I do not work out in sexy workout clothes. If you do, I’m not putting you down. I totally envy you; and one day…maybe one day, I TOO will be turning heads in that workout facility. But today? No.
Is it because I haven’t showered? Like it might not quite match how I feel inside? Look at that hottie in the bright orange sports bra. Oh wait, she’s leaving a wake of coffee breath and baby poop….annnnnnd bacon? Is that fried bacon I smell?
Maybe it’s because when I put that fifteen year old way-too-tight sports bra on this morning (obviously to go under my oversized 5K tshirt), I said out loud to self
“is my boob seriously gonna smash out the BOTTOM of this damn thing?”

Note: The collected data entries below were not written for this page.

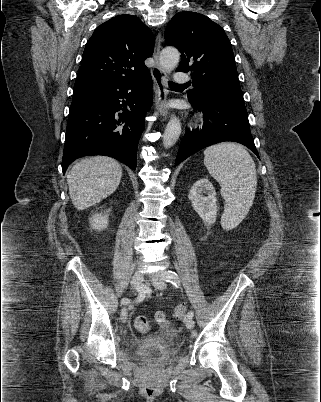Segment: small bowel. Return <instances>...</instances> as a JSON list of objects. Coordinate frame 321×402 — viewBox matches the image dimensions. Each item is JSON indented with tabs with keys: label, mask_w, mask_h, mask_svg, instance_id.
Instances as JSON below:
<instances>
[{
	"label": "small bowel",
	"mask_w": 321,
	"mask_h": 402,
	"mask_svg": "<svg viewBox=\"0 0 321 402\" xmlns=\"http://www.w3.org/2000/svg\"><path fill=\"white\" fill-rule=\"evenodd\" d=\"M159 315H161L163 318L159 319L158 318ZM156 318H157V321L159 322L160 327L162 329V335L167 337V338L171 337L174 331L171 328L170 322L167 320L165 314L163 312H157L156 313Z\"/></svg>",
	"instance_id": "1"
}]
</instances>
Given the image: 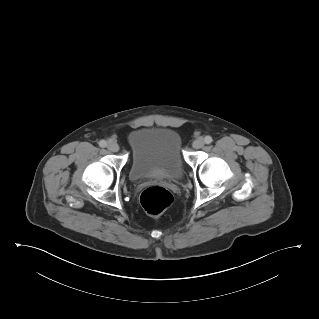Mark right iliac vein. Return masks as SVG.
Wrapping results in <instances>:
<instances>
[{
  "label": "right iliac vein",
  "instance_id": "63e3f726",
  "mask_svg": "<svg viewBox=\"0 0 319 319\" xmlns=\"http://www.w3.org/2000/svg\"><path fill=\"white\" fill-rule=\"evenodd\" d=\"M107 148L112 152L119 151V145L116 142H109L107 145Z\"/></svg>",
  "mask_w": 319,
  "mask_h": 319
}]
</instances>
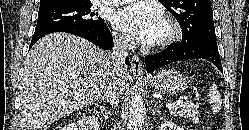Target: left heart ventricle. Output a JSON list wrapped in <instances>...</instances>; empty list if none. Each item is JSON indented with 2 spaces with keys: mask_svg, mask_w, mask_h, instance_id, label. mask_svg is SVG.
Listing matches in <instances>:
<instances>
[{
  "mask_svg": "<svg viewBox=\"0 0 249 130\" xmlns=\"http://www.w3.org/2000/svg\"><path fill=\"white\" fill-rule=\"evenodd\" d=\"M164 34H165V27H164V29H163V32H162L161 37H162Z\"/></svg>",
  "mask_w": 249,
  "mask_h": 130,
  "instance_id": "left-heart-ventricle-1",
  "label": "left heart ventricle"
}]
</instances>
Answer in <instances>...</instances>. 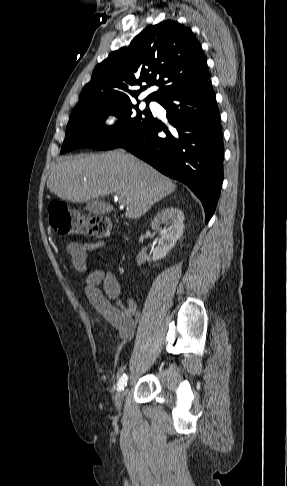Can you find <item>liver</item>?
I'll use <instances>...</instances> for the list:
<instances>
[{"mask_svg":"<svg viewBox=\"0 0 287 486\" xmlns=\"http://www.w3.org/2000/svg\"><path fill=\"white\" fill-rule=\"evenodd\" d=\"M47 187L57 197L75 203L117 193L127 201L125 216L129 219L140 218L176 189L168 177L118 150L60 158Z\"/></svg>","mask_w":287,"mask_h":486,"instance_id":"1","label":"liver"}]
</instances>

Could be due to the fact that I’m on day three of putting BedHead dry shampoo to the test. The stakeholders of BedHead have chosen me to be part of a focus group gathering qualitative research on how many days a woman can go without washing her hair before she feels just completely abhorrent. No, I’m not really. It’s my own little test.
The possibility that it’s my jiggly butt doesn’t elude me.

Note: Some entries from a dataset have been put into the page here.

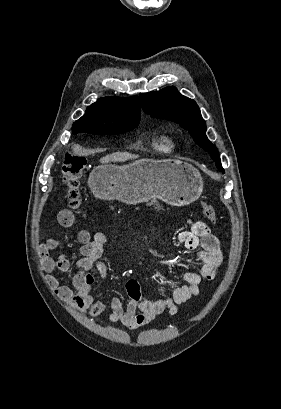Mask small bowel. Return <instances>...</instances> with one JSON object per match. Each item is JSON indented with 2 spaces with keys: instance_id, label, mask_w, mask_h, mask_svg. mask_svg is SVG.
Returning a JSON list of instances; mask_svg holds the SVG:
<instances>
[{
  "instance_id": "c3829d8e",
  "label": "small bowel",
  "mask_w": 281,
  "mask_h": 409,
  "mask_svg": "<svg viewBox=\"0 0 281 409\" xmlns=\"http://www.w3.org/2000/svg\"><path fill=\"white\" fill-rule=\"evenodd\" d=\"M58 221L65 228L76 225V218L68 209L59 212ZM188 223L189 230L180 232L177 241L187 249L197 251V257L202 264L200 269L186 272L183 275L184 285L176 287L172 296L156 301L143 299L139 283L134 279L128 280L126 289L129 300L124 304L119 297H113L108 304L110 313L106 317L107 322H119L133 333L139 327L150 324L159 314H177L180 305L198 296L202 282L215 278L223 261L219 240L204 222L189 220ZM77 240L80 244L81 257L77 261V272L72 279L71 286L60 285L53 274L54 272H67L71 267L65 255L57 259L50 256L52 250L61 246L59 240L49 239L46 243L41 244L38 254L42 268L49 273L46 279L52 290L68 305L96 318L101 316L107 305L93 296L92 291L96 278L89 273V270L96 266L101 277H107L108 269L101 261L106 236L103 233H97L92 238L87 230L80 229L77 233Z\"/></svg>"
}]
</instances>
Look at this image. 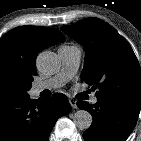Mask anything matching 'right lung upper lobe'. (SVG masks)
<instances>
[{
    "mask_svg": "<svg viewBox=\"0 0 141 141\" xmlns=\"http://www.w3.org/2000/svg\"><path fill=\"white\" fill-rule=\"evenodd\" d=\"M64 40L65 36L54 28L17 27L0 39V70L24 69L37 74V54Z\"/></svg>",
    "mask_w": 141,
    "mask_h": 141,
    "instance_id": "cb5924a9",
    "label": "right lung upper lobe"
}]
</instances>
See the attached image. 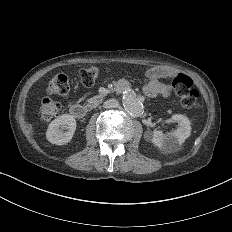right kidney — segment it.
<instances>
[{"mask_svg":"<svg viewBox=\"0 0 232 232\" xmlns=\"http://www.w3.org/2000/svg\"><path fill=\"white\" fill-rule=\"evenodd\" d=\"M75 129V119L69 114H64L49 124L46 136L51 143L63 145L71 140Z\"/></svg>","mask_w":232,"mask_h":232,"instance_id":"right-kidney-1","label":"right kidney"}]
</instances>
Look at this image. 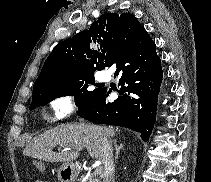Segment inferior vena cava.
<instances>
[{
  "instance_id": "obj_1",
  "label": "inferior vena cava",
  "mask_w": 211,
  "mask_h": 182,
  "mask_svg": "<svg viewBox=\"0 0 211 182\" xmlns=\"http://www.w3.org/2000/svg\"><path fill=\"white\" fill-rule=\"evenodd\" d=\"M104 179L103 182H114V160L111 140L103 138Z\"/></svg>"
}]
</instances>
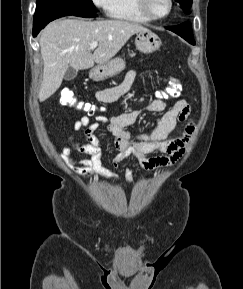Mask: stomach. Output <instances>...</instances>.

Maybe it’s because I don’t want to miss out on that wow-factor I get upon returning to the child care room. “Wow, who’s *this* lady? Fresh smelling, washed hair, brushed teeth, maybe even a little bit of makeup…this certainly is NOT the woman who dropped the kids off.” Let’s not get crazy…I’m still wearing active wear of some sort and makeup consists of my half Dr. Spock eyebrows being drawn in, a little mascara and some lip gloss. Dontchu worry, my ensemble continues to not make sense.

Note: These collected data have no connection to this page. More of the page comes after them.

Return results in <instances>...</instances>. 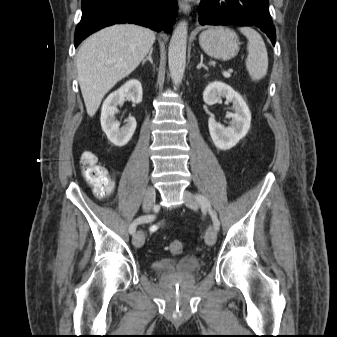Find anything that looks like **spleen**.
Returning <instances> with one entry per match:
<instances>
[{
    "instance_id": "1",
    "label": "spleen",
    "mask_w": 337,
    "mask_h": 337,
    "mask_svg": "<svg viewBox=\"0 0 337 337\" xmlns=\"http://www.w3.org/2000/svg\"><path fill=\"white\" fill-rule=\"evenodd\" d=\"M247 38L248 55L245 61L246 69L253 81L264 78L268 70V55L261 35L250 27L239 28Z\"/></svg>"
}]
</instances>
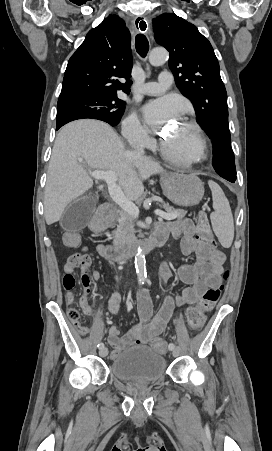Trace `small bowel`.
I'll list each match as a JSON object with an SVG mask.
<instances>
[{"mask_svg": "<svg viewBox=\"0 0 272 451\" xmlns=\"http://www.w3.org/2000/svg\"><path fill=\"white\" fill-rule=\"evenodd\" d=\"M198 227L188 218L177 219L174 221L160 222L157 225L153 235L163 236L165 239L170 234L178 242L183 255L195 254L196 260L192 264L181 265L176 270L170 261H166L160 270L159 281L166 292L165 302L154 318L152 316V304L149 292L144 289L141 291L138 299L137 316L139 322L133 324L132 328L122 337L120 330L111 326L108 330L107 342L112 347L110 358L115 360L122 351L132 345H143L154 341L165 330L176 308L184 305L196 303L207 288L219 287L221 284V274L226 257L216 245L213 247L205 246L198 238ZM101 250V248H100ZM80 252H87L85 246L81 247ZM218 257L214 258L213 254ZM91 265V263H90ZM176 273L178 278L187 284L182 290L181 295L171 296L167 291V282ZM74 273V270H72ZM100 272L93 269L89 274L84 272L81 275V285L83 287V296L80 299V305L85 313L90 312L86 303V298L91 291L92 280H97ZM66 301L69 304L74 303V295H66ZM121 302V293L119 290L111 296L107 310L110 313H116ZM69 311H78L70 308Z\"/></svg>", "mask_w": 272, "mask_h": 451, "instance_id": "1", "label": "small bowel"}]
</instances>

Not sure, but it could simply be the fact that somewhere between child one and child four I stopped caring about my appearance during everyday routines. And I don’t mean like “oh, she doesn’t look awesome but still socially acceptable”. I’m talking “oh this mama is a hot mess!”
Basic fundamental hygiene and grooming took a major hit with number four.
These possibilities are endless. I predict it’s about 3+ years before I start wearing hottie workout clothes. (Shrugs) Or never.